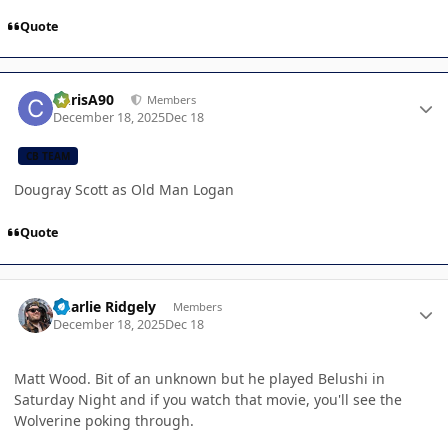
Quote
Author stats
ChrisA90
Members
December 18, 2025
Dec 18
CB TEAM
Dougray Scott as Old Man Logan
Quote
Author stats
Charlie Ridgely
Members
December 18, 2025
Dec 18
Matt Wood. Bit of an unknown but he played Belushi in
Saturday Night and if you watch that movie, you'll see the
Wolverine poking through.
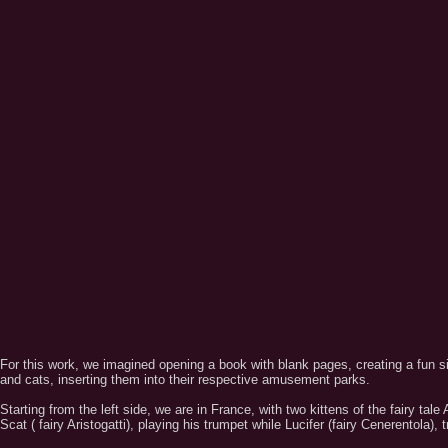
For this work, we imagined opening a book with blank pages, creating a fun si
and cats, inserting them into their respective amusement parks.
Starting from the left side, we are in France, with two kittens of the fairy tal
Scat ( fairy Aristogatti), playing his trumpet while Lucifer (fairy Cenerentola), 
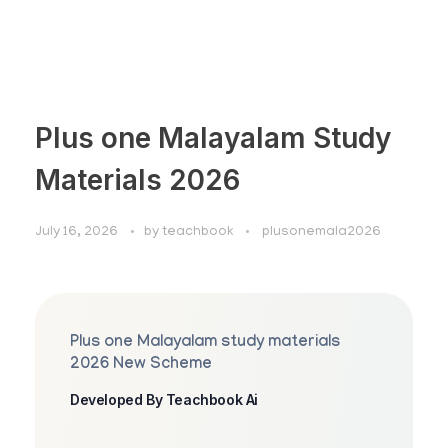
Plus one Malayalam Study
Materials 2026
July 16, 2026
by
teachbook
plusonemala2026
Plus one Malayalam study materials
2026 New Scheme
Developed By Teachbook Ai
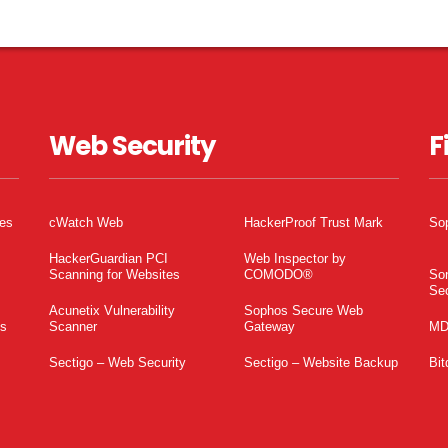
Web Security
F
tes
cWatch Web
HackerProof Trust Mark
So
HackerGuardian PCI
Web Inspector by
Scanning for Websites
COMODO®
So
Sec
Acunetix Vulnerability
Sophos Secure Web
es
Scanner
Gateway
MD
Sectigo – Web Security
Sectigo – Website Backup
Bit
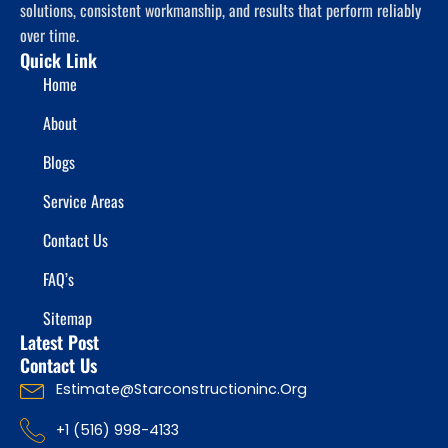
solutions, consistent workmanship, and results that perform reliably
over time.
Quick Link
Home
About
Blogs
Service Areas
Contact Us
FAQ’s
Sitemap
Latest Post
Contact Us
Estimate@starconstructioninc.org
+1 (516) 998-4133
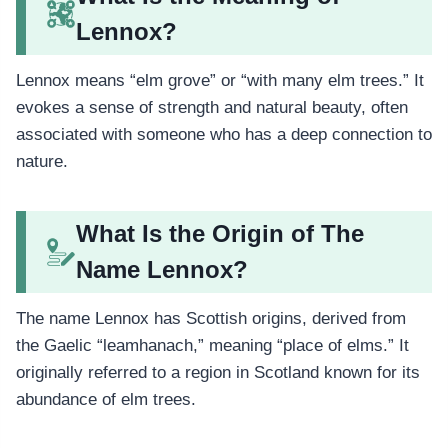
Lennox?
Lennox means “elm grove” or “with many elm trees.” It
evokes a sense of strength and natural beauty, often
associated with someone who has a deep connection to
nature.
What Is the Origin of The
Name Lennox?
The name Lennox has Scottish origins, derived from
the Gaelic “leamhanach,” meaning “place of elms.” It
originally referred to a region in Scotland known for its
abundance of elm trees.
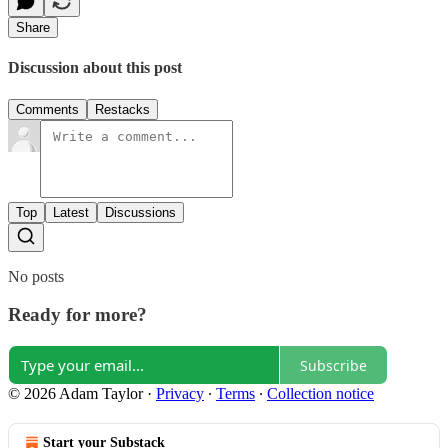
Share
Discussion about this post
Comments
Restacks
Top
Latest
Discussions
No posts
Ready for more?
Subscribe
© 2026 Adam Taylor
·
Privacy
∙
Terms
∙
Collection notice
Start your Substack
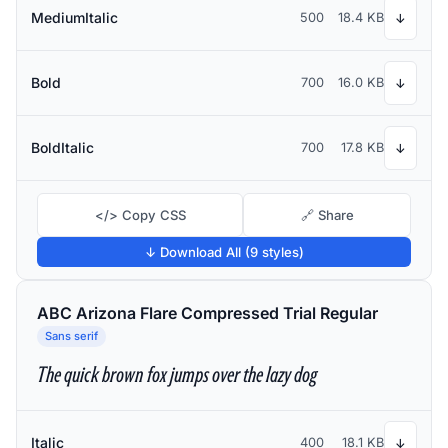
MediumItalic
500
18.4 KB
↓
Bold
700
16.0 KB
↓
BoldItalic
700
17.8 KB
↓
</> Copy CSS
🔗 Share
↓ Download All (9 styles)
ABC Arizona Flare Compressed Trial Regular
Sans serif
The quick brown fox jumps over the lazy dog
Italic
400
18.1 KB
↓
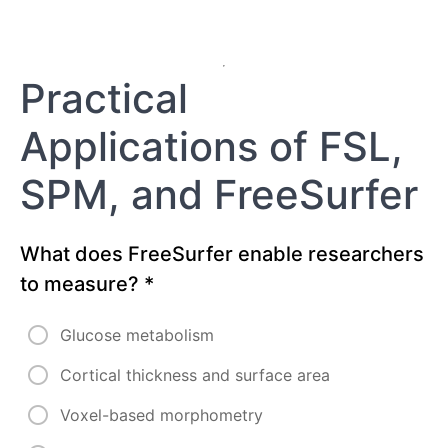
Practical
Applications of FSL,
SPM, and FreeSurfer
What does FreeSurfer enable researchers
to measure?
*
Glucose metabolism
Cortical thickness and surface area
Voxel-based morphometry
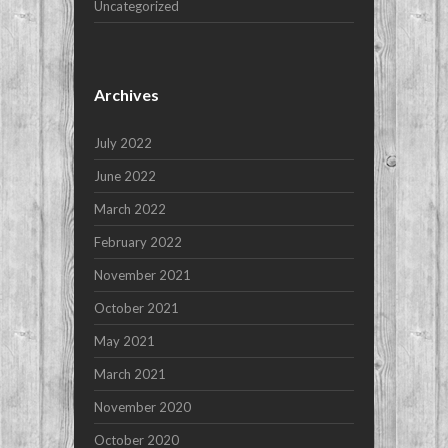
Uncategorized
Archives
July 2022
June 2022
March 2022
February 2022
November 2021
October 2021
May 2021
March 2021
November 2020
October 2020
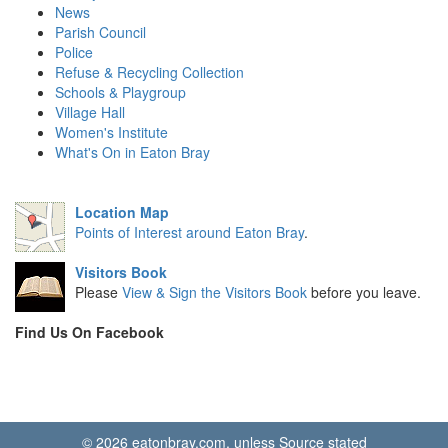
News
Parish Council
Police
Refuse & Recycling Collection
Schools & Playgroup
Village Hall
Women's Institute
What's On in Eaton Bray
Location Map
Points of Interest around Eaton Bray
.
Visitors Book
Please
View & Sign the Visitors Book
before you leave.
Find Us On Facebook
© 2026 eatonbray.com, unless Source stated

# WORK TO COMPLETE
With the pictures left out, restate word for word every line of the data above, from the first down to the line that contains "Glucose metabolism".

# EXERCISE OUTPUT
Quote
Author stats
ChrisA90
Members
December 18, 2025
Dec 18
CB TEAM
Dougray Scott as Old Man Logan
Quote
Author stats
Charlie Ridgely
Members
December 18, 2025
Dec 18
Matt Wood. Bit of an unknown but he played Belushi in
Saturday Night and if you watch that movie, you'll see the
Wolverine poking through.
For this work, we imagined opening a book with blank pages, creating a fun si
and cats, inserting them into their respective amusement parks.
Starting from the left side, we are in France, with two kittens of the fairy tal
Scat ( fairy Aristogatti), playing his trumpet while Lucifer (fairy Cenerentola), 
Plus one Malayalam Study
Materials 2026
July 16, 2026
by
teachbook
plusonemala2026
Plus one Malayalam study materials
2026 New Scheme
Developed By Teachbook Ai
Web Security
F
tes
cWatch Web
HackerProof Trust Mark
So
HackerGuardian PCI
Web Inspector by
Scanning for Websites
COMODO®
So
Sec
Acunetix Vulnerability
Sophos Secure Web
es
Scanner
Gateway
MD
Sectigo – Web Security
Sectigo – Website Backup
Bit
solutions, consistent workmanship, and results that perform reliably
over time.
Quick Link
Home
About
Blogs
Service Areas
Contact Us
FAQ’s
Sitemap
Latest Post
Contact Us
Estimate@starconstructioninc.org
+1 (516) 998-4133
Lennox?
Lennox means “elm grove” or “with many elm trees.” It
evokes a sense of strength and natural beauty, often
associated with someone who has a deep connection to
nature.
What Is the Origin of The
Name Lennox?
The name Lennox has Scottish origins, derived from
the Gaelic “leamhanach,” meaning “place of elms.” It
originally referred to a region in Scotland known for its
abundance of elm trees.
Share
Discussion about this post
Comments
Restacks
Top
Latest
Discussions
No posts
Ready for more?
Subscribe
© 2026 Adam Taylor
·
Privacy
∙
Terms
∙
Collection notice
Start your Substack
MediumItalic
500
18.4 KB
↓
Bold
700
16.0 KB
↓
BoldItalic
700
17.8 KB
↓
</> Copy CSS
🔗 Share
↓ Download All (9 styles)
ABC Arizona Flare Compressed Trial Regular
Sans serif
The quick brown fox jumps over the lazy dog
Italic
400
18.1 KB
↓
Practical
Applications of FSL,
SPM, and FreeSurfer
What does FreeSurfer enable researchers
to measure?
*
Glucose metabolism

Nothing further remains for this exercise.